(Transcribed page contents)

○ ○ ○ ○ ○

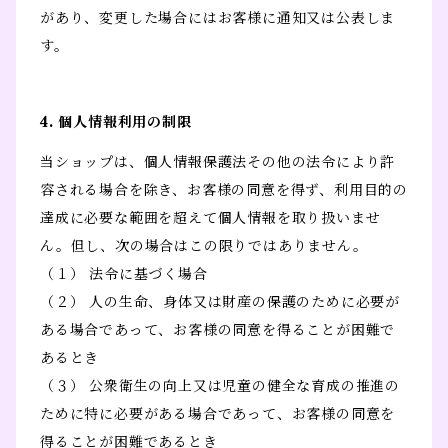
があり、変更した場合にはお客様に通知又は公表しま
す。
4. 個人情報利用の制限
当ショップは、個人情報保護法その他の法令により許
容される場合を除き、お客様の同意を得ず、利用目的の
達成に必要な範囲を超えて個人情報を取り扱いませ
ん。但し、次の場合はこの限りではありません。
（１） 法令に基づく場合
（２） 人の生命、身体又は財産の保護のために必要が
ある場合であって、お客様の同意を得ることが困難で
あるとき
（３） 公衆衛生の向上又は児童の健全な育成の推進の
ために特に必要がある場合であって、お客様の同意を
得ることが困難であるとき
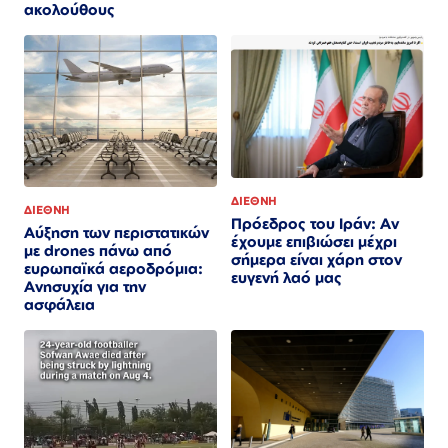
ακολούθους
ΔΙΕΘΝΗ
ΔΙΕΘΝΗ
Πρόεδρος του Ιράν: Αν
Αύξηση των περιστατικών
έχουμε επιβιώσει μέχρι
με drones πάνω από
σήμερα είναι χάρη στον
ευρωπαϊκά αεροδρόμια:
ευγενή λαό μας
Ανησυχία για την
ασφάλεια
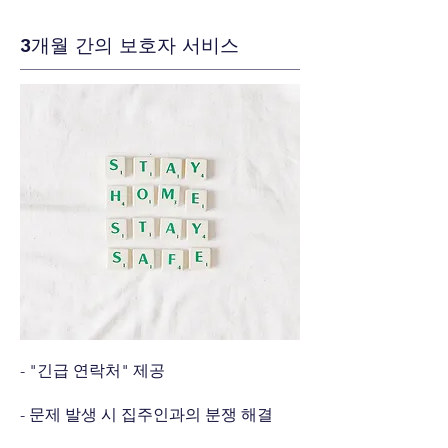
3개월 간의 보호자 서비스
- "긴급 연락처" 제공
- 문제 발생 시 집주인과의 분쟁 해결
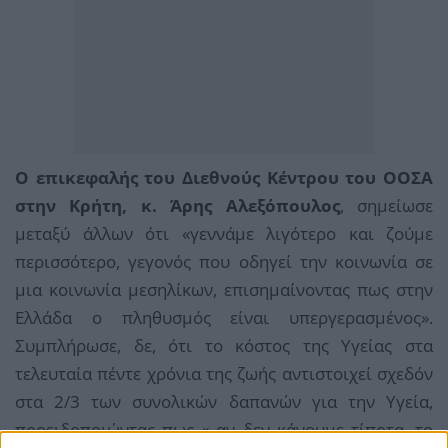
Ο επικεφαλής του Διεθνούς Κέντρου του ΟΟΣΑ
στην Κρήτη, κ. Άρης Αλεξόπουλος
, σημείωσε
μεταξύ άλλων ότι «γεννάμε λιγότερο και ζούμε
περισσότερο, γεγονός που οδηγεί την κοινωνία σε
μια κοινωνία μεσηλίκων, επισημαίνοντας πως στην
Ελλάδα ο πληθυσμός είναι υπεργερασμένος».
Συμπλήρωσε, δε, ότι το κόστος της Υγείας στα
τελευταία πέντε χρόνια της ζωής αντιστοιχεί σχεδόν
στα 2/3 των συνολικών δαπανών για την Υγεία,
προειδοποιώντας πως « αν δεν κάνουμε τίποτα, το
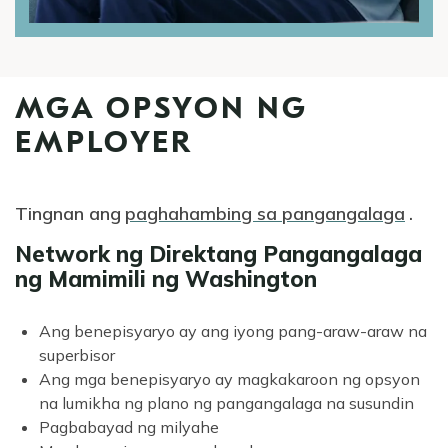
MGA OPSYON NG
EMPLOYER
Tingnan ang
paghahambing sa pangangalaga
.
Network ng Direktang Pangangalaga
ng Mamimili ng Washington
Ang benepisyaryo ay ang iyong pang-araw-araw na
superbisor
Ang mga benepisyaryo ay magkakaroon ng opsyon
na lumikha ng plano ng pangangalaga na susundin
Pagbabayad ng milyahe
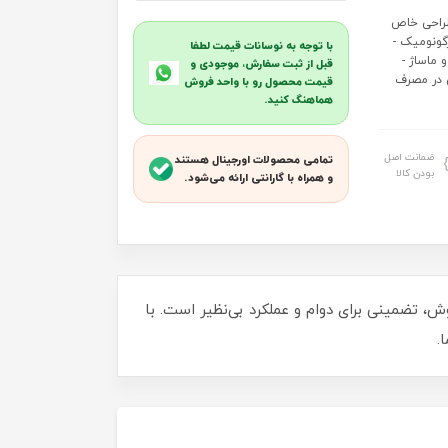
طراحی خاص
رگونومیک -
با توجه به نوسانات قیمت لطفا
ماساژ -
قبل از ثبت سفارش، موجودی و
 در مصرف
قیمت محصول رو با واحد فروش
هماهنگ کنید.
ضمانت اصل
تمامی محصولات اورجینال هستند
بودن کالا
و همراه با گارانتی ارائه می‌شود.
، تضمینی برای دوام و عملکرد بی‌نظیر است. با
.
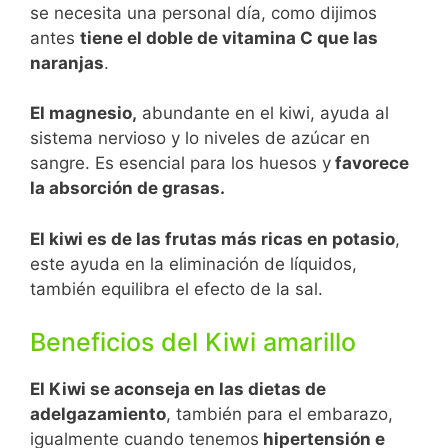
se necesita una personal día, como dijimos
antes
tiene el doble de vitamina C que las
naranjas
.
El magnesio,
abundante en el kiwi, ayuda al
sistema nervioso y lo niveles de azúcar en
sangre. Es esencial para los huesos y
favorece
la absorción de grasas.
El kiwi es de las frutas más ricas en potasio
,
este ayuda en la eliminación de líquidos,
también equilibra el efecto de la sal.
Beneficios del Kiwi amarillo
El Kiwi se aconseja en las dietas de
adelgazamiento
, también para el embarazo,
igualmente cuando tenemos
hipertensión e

○ ○ ○ ○ ○

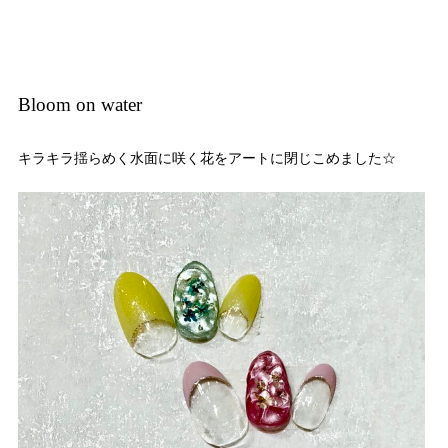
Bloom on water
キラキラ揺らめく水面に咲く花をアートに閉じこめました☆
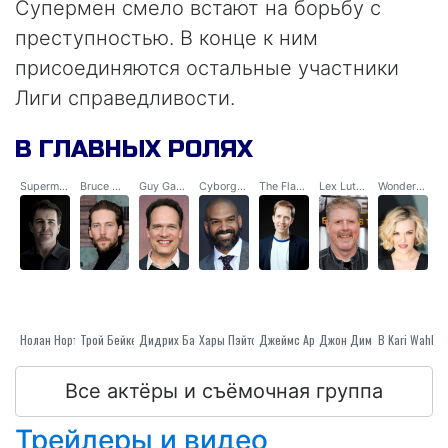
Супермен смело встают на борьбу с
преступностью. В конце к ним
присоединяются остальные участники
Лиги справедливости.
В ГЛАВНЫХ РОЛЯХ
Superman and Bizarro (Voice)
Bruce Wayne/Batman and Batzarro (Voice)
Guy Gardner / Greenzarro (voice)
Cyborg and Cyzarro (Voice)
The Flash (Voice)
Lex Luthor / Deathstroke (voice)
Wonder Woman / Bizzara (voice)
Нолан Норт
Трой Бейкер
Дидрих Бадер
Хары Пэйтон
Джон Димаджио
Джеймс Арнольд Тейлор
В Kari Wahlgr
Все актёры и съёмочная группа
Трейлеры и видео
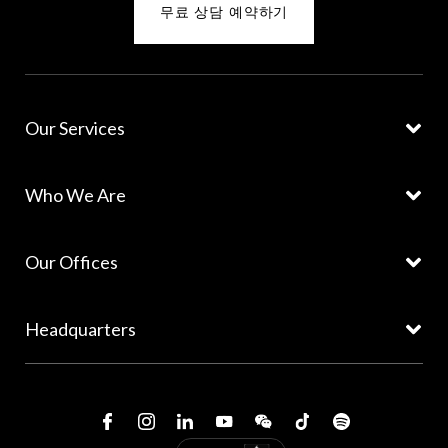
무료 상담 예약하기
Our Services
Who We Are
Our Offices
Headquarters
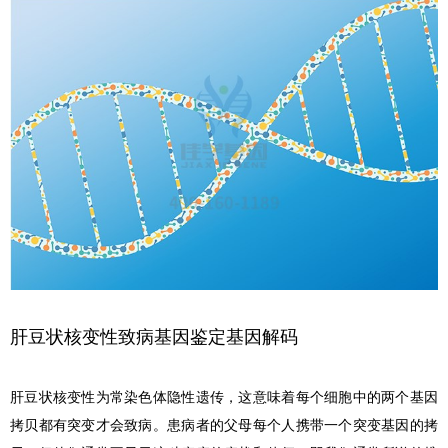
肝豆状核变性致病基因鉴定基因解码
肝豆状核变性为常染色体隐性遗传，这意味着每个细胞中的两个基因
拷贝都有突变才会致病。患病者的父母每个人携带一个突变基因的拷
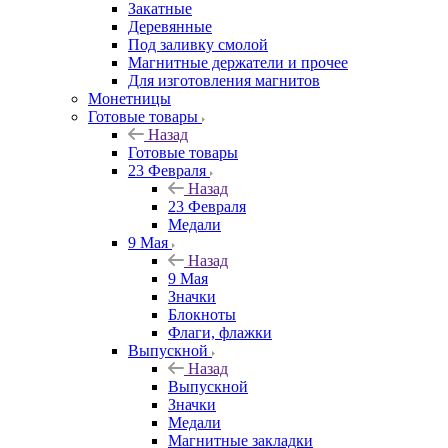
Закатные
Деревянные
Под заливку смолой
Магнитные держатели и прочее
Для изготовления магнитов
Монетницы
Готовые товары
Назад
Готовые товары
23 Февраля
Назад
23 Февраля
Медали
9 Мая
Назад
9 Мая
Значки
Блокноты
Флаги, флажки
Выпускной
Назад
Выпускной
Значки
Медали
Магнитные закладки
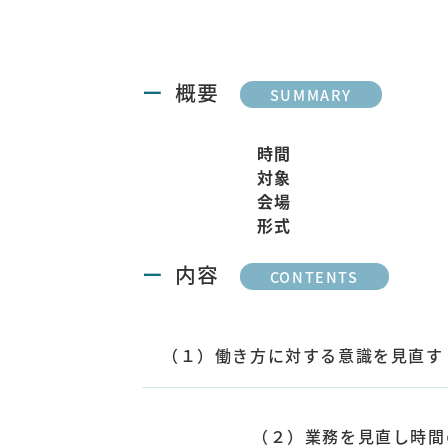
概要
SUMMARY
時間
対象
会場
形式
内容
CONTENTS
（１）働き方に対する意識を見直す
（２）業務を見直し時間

○ ○ ○ ○ ○

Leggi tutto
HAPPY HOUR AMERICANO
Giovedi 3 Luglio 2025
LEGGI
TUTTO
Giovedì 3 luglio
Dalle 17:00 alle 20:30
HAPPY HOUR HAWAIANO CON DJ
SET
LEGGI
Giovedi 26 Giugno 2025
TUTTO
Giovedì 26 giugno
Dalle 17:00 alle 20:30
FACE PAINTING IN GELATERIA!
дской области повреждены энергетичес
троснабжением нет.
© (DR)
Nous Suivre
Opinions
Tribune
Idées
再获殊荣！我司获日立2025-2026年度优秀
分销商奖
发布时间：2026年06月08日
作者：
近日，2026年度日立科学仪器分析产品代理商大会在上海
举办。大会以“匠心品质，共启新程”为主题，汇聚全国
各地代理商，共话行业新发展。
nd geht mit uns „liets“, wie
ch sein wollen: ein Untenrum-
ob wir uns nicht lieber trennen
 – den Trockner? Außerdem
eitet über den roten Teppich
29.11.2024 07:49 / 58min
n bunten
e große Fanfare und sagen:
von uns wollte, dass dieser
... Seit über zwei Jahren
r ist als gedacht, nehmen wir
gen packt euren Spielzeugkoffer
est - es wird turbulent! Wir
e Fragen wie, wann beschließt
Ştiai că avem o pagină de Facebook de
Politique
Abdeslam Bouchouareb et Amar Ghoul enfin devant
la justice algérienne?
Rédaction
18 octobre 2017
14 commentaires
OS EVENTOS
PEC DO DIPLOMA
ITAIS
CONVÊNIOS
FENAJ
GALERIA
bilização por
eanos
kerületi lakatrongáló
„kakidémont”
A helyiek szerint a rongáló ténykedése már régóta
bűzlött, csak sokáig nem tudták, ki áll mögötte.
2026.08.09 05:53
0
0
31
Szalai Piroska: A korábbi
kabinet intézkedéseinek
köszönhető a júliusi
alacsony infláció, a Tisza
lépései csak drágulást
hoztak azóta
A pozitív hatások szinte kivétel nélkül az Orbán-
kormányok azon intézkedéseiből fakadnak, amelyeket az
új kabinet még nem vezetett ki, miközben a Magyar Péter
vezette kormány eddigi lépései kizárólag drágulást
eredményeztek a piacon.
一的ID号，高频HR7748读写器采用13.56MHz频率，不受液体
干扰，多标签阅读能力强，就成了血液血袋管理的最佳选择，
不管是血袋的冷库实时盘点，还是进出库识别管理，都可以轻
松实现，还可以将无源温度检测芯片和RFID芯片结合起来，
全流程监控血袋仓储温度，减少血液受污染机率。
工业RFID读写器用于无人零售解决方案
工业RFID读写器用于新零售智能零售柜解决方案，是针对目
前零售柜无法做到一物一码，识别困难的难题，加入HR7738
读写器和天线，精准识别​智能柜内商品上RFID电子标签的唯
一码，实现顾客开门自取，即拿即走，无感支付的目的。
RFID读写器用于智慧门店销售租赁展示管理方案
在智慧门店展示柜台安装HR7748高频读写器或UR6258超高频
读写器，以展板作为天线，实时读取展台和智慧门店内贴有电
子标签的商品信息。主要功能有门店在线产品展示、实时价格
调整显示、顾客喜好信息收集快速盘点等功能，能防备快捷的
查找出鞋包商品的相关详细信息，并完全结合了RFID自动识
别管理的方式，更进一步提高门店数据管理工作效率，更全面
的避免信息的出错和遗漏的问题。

○ ○ ○ ○ ○

(REQUIREMENT): Will you return exactly the lines above from the one with "ob wir uns nicht lieber trennen" down to the one with "kabinet intézkedéseinek", counting both as part of the range?

(TASK SOLUTION):
ob wir uns nicht lieber trennen
 – den Trockner? Außerdem
eitet über den roten Teppich
29.11.2024 07:49 / 58min
n bunten
e große Fanfare und sagen:
von uns wollte, dass dieser
... Seit über zwei Jahren
r ist als gedacht, nehmen wir
gen packt euren Spielzeugkoffer
est - es wird turbulent! Wir
e Fragen wie, wann beschließt
Ştiai că avem o pagină de Facebook de
Politique
Abdeslam Bouchouareb et Amar Ghoul enfin devant
la justice algérienne?
Rédaction
18 octobre 2017
14 commentaires
OS EVENTOS
PEC DO DIPLOMA
ITAIS
CONVÊNIOS
FENAJ
GALERIA
bilização por
eanos
kerületi lakatrongáló
„kakidémont”
A helyiek szerint a rongáló ténykedése már régóta
bűzlött, csak sokáig nem tudták, ki áll mögötte.
2026.08.09 05:53
0
0
31
Szalai Piroska: A korábbi
kabinet intézkedéseinek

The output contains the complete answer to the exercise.